According to the science team behind the new investigation, the idea that Neanderthals were “half-wits” should be buried for good. If the fact that they wore body paint is indeed confirmed, then experts may find themselves forced to accept the fact that the early hominins were able to abstract thinking. This is something that anthropologists have believed for a long time to be a trait that was developed in the Homo species, of which we are a part of. The containers were found in the Murcia province of southern Spain, at two separate archaeological sites.

The leader of the new study was British archaeologist Joao Zilhao, a professor at the Bristol University. He and his team were the ones who examined the shells that were discovered at the two locations. The experts say that the primitive containers were most likely used to store and mix various types of pigments, before they were applied to one's body and/or face. This is not the first find of this kind, Zilhao reveals. In Africa, other sites have yielded manganese sticks. Manganese is a natural pigment, and the specialists believe that they might have been in use as components of paint even then.
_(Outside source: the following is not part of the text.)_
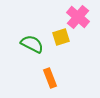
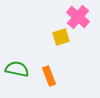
green semicircle: moved 15 px left, 25 px down; rotated 15 degrees counterclockwise
orange rectangle: moved 1 px left, 2 px up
However, “This is the first secure evidence for their use of cosmetics. The use of these complex recipes is new. It's more than body painting,” the professor told the British news agency. Inside the containers, the investigators uncovered traces of a yellow pigment, which also seems to have been mixed with flacks, bits and pieces, of a reflective, black mineral. “The association of these findings with Neanderthals is rock-solid and people have to draw the associations and bury this view of Neanderthals as half-wits” he concluded.